CONTEXT: There is a strong interest in the Veterans Administration (VA) Health-care System in promoting patient engagement to improve patient care. METHODS: We solicited expert opinion using an online expert panel system with a modified Delphi structure called ExpertLens™. Experts reviewed, rated and discussed eight scenarios, representing four patient engagement roles in designing and improving VA outpatient care (consultant, implementation advisor, equal stakeholder and lead stakeholder) and two VA levels (local and regional). Rating criteria included desirability, feasibility, patient ability, physician/staff acceptance and impact on patient-centredness and care quality. Data were analysed using the RAND/UCLA Appropriateness Method for determining consensus. FINDINGS: Experts rated consulting with patients at the local level as the most desirable and feasible patient engagement approach. Engagement at the local level was considered more desirable than engagement at the regional level. Being an equal stakeholder at the local level received the highest ratings on the patient-centredness and health-care quality criteria. CONCLUSIONS: Our findings illustrate expert opinion about different approaches to patient engagement and highlight the benefits and challenges posed by each. Although experts rated local consultations with patients on an as-needed basis as most desirable and feasible, they rated being an equal stakeholder at the local level as having the highest potential impact on patient-centredness and care quality. This result highlights a perceived discrepancy between what is most desirable and what is potentially most effective, but suggests that routine local engagement of patients as equal stakeholders may be a desirable first step for promoting high-quality, patient-centred care.

Key Findings

  • Getting patient feedback in the process of making care planning and design decisions at local VA clinics and hospitals is both feasible and desirable.
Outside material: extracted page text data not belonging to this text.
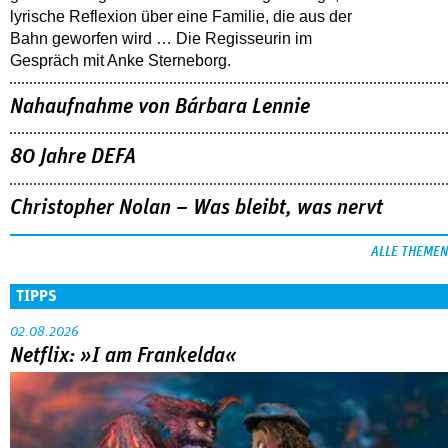
lyrische Reflexion über eine ­Familie, die aus der
Bahn geworfen wird … Die Regisseurin im
Gespräch mit Anke Sterneborg.
Nahaufnahme von Bárbara Lennie
80 Jahre DEFA
Christopher Nolan – Was bleibt, was nervt
ALLE THEMEN
TIPPS
02.08.2026
Netflix: »I am Frankelda«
  • Engagement at the local, rather than regional, level can help patients envision effects of changes in their care.
  • Equal partnerships between patients and providers at the local level could help improve patient-centeredness of VA care.
  • Building patient engagement capacity will be an ongoing process; education, best practices, and rewards for successful engagement efforts may be needed along the way.
  • Offering multiple patient engagement opportunities may help patients choose the one that best fits their preferences and skills.